Exercise: Look below for the line that contains "compitieron integrantes de", then copy it and each following line exactly, through and including the line that contains "Pendidikan Dokter (S1)".

BEGIN Data records

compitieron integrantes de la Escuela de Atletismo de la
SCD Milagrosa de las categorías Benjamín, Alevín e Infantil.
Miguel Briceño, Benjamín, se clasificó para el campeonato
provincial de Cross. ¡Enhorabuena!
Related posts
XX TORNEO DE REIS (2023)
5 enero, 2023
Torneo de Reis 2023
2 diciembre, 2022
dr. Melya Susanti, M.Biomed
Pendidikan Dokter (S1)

END Data records
BEGIN Data records

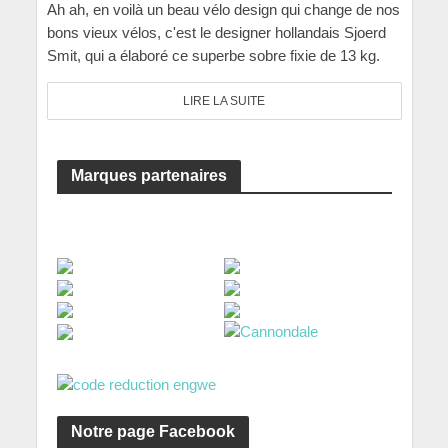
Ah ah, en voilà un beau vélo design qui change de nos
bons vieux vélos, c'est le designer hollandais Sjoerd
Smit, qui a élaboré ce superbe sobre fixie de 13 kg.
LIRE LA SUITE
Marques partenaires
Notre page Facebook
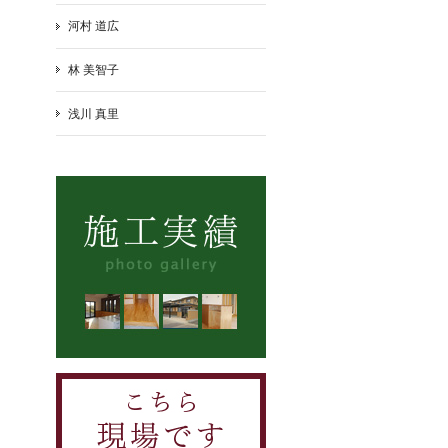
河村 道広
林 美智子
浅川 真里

END Data records

Completed task:
compitieron integrantes de la Escuela de Atletismo de la
SCD Milagrosa de las categorías Benjamín, Alevín e Infantil.
Miguel Briceño, Benjamín, se clasificó para el campeonato
provincial de Cross. ¡Enhorabuena!
Related posts
XX TORNEO DE REIS (2023)
5 enero, 2023
Torneo de Reis 2023
2 diciembre, 2022
dr. Melya Susanti, M.Biomed
Pendidikan Dokter (S1)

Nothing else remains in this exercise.